Timme: Nein, am Anfang war ich nur passives Mitglied der Piraten. Das heisst, im ersten Jahr habe ich nur den Newsletter gelesen. Mir war wichtig, die Partei und ihr Programm zunächst ausgiebig kennenzulernen. Ich wollte kein Aktivist sein, der nicht weiss, wofür. Nach gut einem Jahr habe ich doch relativ gut verstanden, wofür die Piraten stehen. Ab dann wurde ich aktiv, ging zu Versammlungen und habe das Amt des Quästors übernommen. Dies auch mit dem Hintergedanken, dass mich das noch enger ans Parteigeschehen bindet.

zentralplus: Mit der Bindung hat es nun definitiv geklappt, und zwar im Eiltempo – eineinhalb Jahre nach Ihrem Beitritt wurden Sie bereits zum Parteipräsidenten ernannt.

Timme: Das Ganze hat sich auf natürliche Weise so entwickelt. Ich bin der Piratenpartei beigetreten wegen ihrer Ausrichtung. Weil wir die gleichen Überzeugungen vertreten. Und nun vertrete ich diese Ausrichtung nach aussen.

zentralplus: Mit welchen Punkten konnten die Piraten Sie überzeugen?
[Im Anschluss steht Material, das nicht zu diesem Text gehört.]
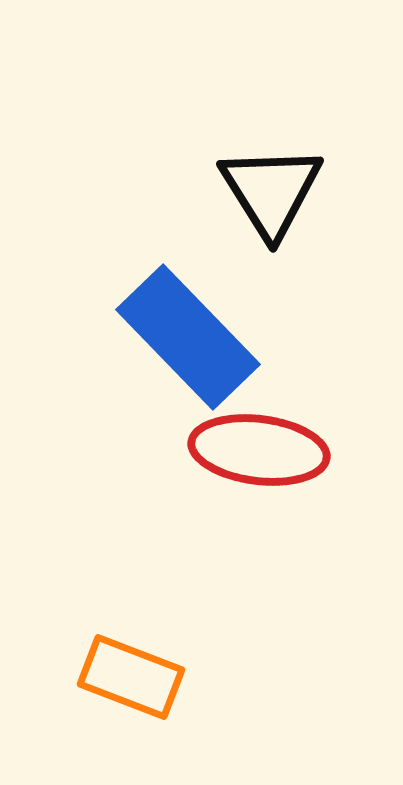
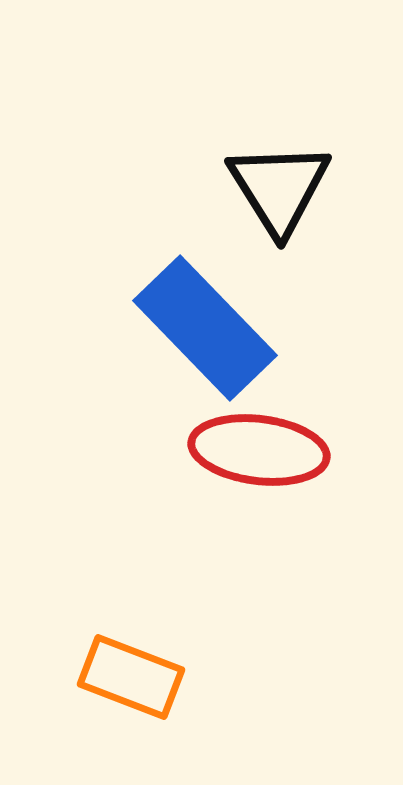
black triangle: moved 8 px right, 3 px up
blue rectangle: moved 17 px right, 9 px up
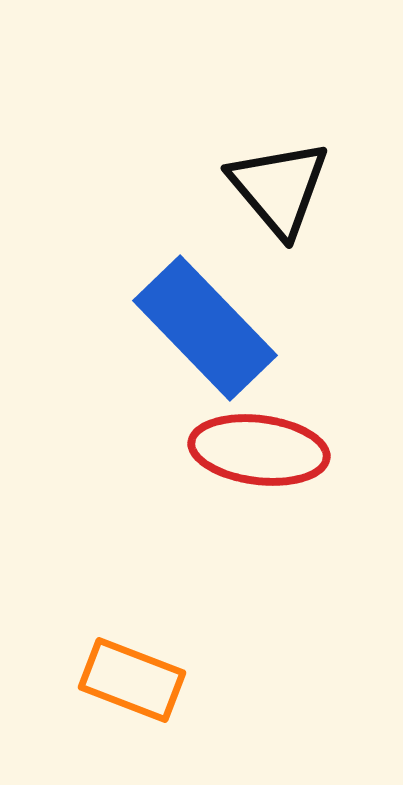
black triangle: rotated 8 degrees counterclockwise
orange rectangle: moved 1 px right, 3 px down
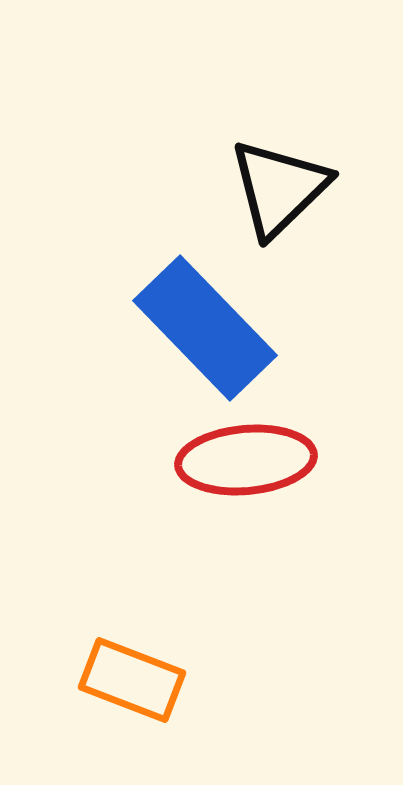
black triangle: rotated 26 degrees clockwise
red ellipse: moved 13 px left, 10 px down; rotated 12 degrees counterclockwise
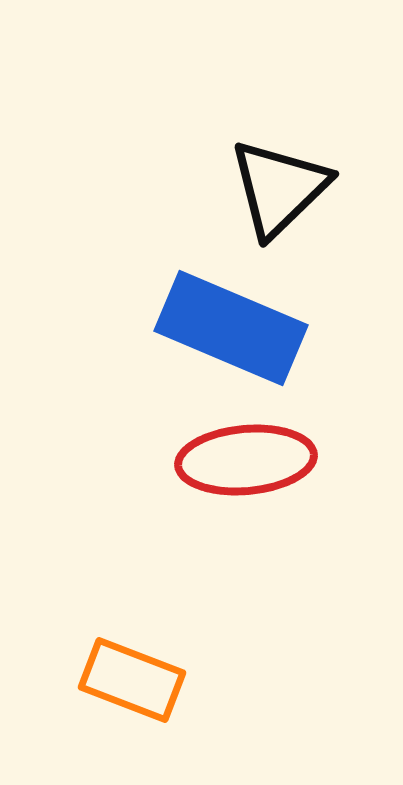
blue rectangle: moved 26 px right; rotated 23 degrees counterclockwise
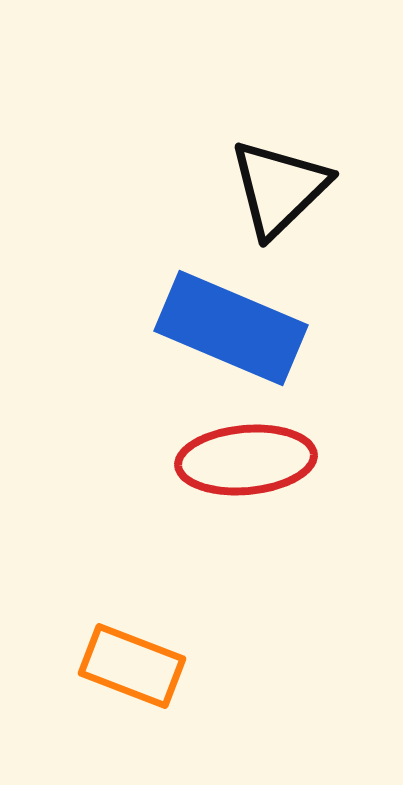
orange rectangle: moved 14 px up
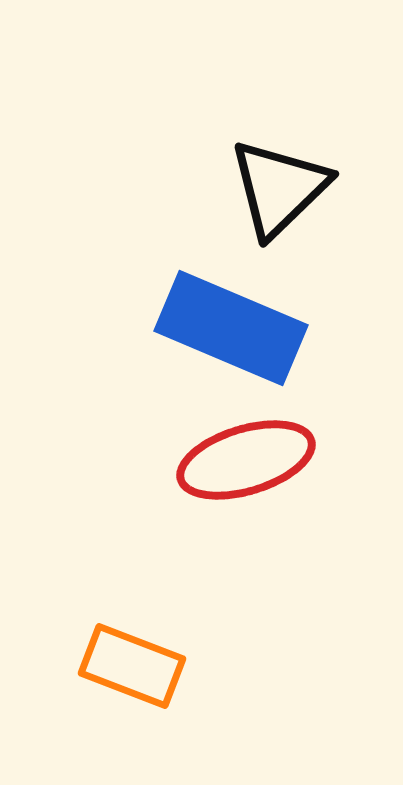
red ellipse: rotated 12 degrees counterclockwise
Timme: Für mich am wichtigsten sind Progressivität und Unabhängigkeit. Das zeichnet die Piraten aus. Die Partei ist relativ klein. Das hat den Vorteil, dass wir flexibel sind und agil auf politische Themen reagieren können. Auf der anderen Seite hängen damit aber auch Nachteile zusammen: Wir werden aufgrund unserer Grösse von etablierten Parteien vielleicht nicht allzu ernst genommen und können aufgrund dessen politisch nicht so viel bewirken. Aber genau daran will ich arbeiten.

«Jetzt muss dafür gesorgt werden, dass das Deck geschrubbt wird.»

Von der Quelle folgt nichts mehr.